Taking the line with "j4hISbelnjKjLPd1WpGIiCqz/juXhaXZiRnFDGYLVU1tjlV7joXFi6v+91LKGimh" as the first and the line with "b9+nT1vVL//xAOCtyrTY+BIiHVPTFkREpGZkpEqUFxeXX/WrZhg7ObJSwu6Gx" as the last, set down exactly every line in that range from the entries below, and no more.

[Dataset records]
BEGIN
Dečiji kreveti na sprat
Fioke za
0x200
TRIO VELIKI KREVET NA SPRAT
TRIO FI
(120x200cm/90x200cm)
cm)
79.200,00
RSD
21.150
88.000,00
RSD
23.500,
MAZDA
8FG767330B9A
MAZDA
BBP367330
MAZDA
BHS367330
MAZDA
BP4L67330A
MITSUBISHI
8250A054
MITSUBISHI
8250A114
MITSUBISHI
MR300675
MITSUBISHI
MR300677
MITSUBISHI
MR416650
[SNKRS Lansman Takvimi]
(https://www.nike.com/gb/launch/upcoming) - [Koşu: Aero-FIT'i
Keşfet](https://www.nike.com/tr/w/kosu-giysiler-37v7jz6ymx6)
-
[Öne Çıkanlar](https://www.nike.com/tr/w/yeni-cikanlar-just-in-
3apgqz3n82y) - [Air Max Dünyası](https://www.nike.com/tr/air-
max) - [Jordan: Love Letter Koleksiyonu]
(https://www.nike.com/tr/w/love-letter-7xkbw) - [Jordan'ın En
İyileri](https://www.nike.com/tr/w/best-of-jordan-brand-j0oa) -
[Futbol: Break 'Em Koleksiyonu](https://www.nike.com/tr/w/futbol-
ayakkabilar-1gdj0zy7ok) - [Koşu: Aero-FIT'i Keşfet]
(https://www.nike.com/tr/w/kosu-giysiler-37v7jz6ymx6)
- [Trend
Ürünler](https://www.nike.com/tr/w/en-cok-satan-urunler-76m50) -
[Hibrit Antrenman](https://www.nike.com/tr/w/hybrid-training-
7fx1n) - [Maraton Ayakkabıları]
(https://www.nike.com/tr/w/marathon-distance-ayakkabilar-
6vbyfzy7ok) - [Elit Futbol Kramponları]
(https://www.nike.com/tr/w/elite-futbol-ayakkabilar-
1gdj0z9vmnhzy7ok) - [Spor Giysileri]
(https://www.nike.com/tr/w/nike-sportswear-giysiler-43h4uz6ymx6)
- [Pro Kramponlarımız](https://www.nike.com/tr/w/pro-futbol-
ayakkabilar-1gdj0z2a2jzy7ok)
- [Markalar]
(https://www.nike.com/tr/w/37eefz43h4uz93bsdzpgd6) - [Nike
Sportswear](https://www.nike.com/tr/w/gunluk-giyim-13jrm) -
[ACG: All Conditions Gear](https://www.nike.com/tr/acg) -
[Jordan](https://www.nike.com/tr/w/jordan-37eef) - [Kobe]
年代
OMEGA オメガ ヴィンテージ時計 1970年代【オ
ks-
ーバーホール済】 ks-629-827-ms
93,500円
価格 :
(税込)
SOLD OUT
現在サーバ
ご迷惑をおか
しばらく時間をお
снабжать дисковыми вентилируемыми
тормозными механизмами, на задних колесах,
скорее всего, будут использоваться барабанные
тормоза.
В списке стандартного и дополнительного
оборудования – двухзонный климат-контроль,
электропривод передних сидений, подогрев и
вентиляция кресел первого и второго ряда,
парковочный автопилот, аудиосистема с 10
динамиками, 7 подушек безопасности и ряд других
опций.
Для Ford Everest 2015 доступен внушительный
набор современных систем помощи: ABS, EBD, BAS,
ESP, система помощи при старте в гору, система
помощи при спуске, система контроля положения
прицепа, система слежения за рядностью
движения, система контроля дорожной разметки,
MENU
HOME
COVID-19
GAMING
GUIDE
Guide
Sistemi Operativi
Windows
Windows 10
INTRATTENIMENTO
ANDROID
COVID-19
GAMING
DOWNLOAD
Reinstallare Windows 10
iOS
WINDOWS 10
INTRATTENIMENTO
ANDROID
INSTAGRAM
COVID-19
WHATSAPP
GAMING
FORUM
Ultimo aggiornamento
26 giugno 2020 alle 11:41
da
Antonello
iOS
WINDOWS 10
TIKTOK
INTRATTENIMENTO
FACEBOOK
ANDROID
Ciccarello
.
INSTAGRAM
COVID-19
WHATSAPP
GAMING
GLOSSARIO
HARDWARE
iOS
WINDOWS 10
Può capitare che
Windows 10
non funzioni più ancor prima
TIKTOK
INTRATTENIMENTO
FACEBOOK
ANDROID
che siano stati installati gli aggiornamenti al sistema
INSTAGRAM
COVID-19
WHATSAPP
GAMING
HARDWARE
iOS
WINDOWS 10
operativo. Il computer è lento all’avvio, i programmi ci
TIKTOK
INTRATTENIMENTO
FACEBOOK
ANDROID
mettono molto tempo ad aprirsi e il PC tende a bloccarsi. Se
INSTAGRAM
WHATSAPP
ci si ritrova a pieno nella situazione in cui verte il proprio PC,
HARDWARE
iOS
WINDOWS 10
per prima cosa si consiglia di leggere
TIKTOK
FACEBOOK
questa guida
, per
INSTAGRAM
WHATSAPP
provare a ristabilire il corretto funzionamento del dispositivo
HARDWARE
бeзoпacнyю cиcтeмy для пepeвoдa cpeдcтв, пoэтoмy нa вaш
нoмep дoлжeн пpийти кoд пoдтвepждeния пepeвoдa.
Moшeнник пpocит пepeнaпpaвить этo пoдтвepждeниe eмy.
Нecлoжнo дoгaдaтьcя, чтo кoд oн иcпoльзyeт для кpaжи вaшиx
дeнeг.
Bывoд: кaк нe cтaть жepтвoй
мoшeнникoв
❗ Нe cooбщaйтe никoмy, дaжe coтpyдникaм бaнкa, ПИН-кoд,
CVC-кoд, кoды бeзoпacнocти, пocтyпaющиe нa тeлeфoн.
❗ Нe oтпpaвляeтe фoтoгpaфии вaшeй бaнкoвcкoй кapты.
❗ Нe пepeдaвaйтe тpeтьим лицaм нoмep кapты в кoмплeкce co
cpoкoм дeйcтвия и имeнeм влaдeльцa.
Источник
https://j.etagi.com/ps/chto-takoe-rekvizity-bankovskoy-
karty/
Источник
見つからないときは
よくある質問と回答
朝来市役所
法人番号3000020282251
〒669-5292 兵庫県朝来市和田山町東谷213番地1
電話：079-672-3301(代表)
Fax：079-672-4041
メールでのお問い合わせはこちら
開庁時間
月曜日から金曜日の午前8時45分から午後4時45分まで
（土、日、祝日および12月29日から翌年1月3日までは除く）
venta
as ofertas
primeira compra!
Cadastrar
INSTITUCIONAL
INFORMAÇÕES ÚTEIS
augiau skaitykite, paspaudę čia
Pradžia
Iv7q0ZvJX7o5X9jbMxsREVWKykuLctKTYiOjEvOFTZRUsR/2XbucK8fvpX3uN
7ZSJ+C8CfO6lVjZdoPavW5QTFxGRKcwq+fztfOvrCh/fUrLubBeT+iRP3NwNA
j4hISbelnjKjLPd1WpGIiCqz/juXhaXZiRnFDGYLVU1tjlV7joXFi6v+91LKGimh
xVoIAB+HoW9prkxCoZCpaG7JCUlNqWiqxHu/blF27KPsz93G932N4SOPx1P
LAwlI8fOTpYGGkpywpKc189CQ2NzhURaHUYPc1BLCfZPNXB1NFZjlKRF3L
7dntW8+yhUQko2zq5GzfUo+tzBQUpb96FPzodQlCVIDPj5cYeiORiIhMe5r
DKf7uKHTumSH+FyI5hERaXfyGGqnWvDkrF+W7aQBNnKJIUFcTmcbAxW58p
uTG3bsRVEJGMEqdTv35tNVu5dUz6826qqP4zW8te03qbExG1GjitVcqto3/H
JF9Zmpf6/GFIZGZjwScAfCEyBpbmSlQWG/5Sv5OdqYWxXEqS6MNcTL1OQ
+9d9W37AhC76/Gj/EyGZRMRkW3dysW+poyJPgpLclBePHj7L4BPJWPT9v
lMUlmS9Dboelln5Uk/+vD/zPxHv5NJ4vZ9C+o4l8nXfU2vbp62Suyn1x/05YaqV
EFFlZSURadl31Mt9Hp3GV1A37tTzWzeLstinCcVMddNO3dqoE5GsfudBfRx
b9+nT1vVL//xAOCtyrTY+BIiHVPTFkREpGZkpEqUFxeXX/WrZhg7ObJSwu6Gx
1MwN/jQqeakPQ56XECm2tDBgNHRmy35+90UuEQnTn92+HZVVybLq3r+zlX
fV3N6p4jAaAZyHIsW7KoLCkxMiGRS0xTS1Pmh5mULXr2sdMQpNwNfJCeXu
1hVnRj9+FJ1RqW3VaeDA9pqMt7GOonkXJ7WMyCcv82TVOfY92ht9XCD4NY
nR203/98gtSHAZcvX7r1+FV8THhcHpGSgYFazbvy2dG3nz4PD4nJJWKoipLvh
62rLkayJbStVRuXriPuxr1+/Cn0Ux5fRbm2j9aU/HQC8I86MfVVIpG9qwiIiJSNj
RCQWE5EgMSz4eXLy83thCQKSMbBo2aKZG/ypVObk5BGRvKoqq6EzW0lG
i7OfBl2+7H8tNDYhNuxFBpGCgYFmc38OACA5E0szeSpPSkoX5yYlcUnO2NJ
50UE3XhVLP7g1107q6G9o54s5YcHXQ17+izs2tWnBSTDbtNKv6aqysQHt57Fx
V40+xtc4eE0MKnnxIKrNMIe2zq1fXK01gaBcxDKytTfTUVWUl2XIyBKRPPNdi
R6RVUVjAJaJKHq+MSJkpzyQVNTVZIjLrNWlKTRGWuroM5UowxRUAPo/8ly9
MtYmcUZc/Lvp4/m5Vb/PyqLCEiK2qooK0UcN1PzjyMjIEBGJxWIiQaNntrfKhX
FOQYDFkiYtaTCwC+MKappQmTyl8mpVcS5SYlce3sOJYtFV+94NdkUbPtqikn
END
▶ _EXERCISE RESULT_
j4hISbelnjKjLPd1WpGIiCqz/juXhaXZiRnFDGYLVU1tjlV7joXFi6v+91LKGimh
xVoIAB+HoW9prkxCoZCpaG7JCUlNqWiqxHu/blF27KPsz93G932N4SOPx1P
LAwlI8fOTpYGGkpywpKc189CQ2NzhURaHUYPc1BLCfZPNXB1NFZjlKRF3L
7dntW8+yhUQko2zq5GzfUo+tzBQUpb96FPzodQlCVIDPj5cYeiORiIhMe5r
DKf7uKHTumSH+FyI5hERaXfyGGqnWvDkrF+W7aQBNnKJIUFcTmcbAxW58p
uTG3bsRVEJGMEqdTv35tNVu5dUz6826qqP4zW8te03qbExG1GjitVcqto3/H
JF9Zmpf6/GFIZGZjwScAfCEyBpbmSlQWG/5Sv5OdqYWxXEqS6MNcTL1OQ
+9d9W37AhC76/Gj/EyGZRMRkW3dysW+poyJPgpLclBePHj7L4BPJWPT9v
lMUlmS9Dboelln5Uk/+vD/zPxHv5NJ4vZ9C+o4l8nXfU2vbp62Suyn1x/05YaqV
EFFlZSURadl31Mt9Hp3GV1A37tTzWzeLstinCcVMddNO3dqoE5GsfudBfRx
b9+nT1vVL//xAOCtyrTY+BIiHVPTFkREpGZkpEqUFxeXX/WrZhg7ObJSwu6Gx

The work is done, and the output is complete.